For the word "محمد", copy every line of the material that includes it.

Start of SUPPLIED DATA

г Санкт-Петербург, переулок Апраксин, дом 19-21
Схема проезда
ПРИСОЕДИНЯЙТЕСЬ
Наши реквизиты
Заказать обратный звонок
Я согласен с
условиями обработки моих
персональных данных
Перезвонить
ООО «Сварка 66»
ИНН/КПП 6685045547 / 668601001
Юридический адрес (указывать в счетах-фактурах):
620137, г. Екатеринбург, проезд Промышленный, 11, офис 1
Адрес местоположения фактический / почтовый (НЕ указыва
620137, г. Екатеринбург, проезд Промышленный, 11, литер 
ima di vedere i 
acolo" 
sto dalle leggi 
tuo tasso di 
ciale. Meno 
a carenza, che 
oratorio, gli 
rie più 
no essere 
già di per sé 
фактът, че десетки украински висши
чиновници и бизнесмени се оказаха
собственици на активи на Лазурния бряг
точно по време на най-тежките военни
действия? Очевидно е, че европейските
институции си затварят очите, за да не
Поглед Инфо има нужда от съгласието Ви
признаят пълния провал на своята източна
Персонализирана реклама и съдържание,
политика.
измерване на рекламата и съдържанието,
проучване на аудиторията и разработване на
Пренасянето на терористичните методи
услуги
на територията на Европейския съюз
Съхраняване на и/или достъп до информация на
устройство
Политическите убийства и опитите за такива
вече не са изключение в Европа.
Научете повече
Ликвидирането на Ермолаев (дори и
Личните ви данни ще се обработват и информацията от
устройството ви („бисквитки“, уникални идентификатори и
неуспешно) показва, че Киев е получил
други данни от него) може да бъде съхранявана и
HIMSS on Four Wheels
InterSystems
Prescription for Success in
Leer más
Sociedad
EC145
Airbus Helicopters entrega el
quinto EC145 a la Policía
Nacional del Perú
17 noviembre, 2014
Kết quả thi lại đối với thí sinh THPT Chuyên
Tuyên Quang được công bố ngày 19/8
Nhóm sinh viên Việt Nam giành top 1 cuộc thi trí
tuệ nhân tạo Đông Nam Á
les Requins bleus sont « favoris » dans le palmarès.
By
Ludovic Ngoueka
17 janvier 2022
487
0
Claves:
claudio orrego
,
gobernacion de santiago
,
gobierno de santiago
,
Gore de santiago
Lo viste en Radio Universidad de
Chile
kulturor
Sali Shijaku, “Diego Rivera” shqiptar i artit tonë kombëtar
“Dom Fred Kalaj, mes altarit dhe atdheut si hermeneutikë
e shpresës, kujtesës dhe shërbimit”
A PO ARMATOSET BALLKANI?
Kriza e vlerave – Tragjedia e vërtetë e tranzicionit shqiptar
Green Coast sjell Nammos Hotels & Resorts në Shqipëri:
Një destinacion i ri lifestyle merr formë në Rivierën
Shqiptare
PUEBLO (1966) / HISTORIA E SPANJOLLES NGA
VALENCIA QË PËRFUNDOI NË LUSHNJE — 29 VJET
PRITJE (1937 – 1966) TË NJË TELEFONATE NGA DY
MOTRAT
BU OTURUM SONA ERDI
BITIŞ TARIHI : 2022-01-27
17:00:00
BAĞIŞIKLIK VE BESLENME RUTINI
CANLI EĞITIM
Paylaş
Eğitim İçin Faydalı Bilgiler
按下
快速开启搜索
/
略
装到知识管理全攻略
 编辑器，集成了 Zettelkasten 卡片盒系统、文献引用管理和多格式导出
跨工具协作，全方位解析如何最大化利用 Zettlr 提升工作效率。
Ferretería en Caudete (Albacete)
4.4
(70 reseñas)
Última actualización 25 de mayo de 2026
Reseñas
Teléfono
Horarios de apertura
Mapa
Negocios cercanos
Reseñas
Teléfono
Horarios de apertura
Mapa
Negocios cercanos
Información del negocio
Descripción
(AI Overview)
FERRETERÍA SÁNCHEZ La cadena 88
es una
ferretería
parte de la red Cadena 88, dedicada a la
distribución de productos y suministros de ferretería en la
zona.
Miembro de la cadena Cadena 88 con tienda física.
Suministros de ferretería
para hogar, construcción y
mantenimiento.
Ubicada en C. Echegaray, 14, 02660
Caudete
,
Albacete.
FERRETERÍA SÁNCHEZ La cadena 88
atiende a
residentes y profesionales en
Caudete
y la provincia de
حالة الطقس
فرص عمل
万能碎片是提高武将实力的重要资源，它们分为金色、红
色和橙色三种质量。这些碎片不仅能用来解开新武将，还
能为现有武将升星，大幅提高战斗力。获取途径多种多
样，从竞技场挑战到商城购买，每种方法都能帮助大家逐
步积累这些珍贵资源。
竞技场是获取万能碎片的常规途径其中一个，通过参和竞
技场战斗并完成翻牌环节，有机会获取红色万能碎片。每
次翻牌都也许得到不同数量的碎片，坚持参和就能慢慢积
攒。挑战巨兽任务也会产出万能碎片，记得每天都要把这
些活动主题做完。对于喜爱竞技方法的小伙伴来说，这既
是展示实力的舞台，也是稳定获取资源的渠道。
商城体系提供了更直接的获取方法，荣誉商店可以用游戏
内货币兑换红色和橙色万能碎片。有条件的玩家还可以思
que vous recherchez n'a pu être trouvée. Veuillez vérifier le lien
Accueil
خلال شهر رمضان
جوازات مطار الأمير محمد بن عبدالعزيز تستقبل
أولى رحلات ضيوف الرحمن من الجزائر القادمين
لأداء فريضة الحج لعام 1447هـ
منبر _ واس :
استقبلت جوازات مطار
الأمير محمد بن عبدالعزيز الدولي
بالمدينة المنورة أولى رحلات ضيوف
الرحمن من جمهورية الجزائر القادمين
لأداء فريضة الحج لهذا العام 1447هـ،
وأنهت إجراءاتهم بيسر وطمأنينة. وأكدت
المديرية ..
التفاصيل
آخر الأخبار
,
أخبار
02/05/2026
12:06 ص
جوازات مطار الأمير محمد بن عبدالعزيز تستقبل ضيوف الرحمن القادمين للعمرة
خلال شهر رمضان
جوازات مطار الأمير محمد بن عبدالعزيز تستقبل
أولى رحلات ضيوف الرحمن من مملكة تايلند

End of SUPPLIED DATA

→ **WORKED SOLUTION**
جوازات مطار الأمير محمد بن عبدالعزيز تستقبل
الأمير محمد بن عبدالعزيز الدولي
جوازات مطار الأمير محمد بن عبدالعزيز تستقبل ضيوف الرحمن القادمين للعمرة
جوازات مطار الأمير محمد بن عبدالعزيز تستقبل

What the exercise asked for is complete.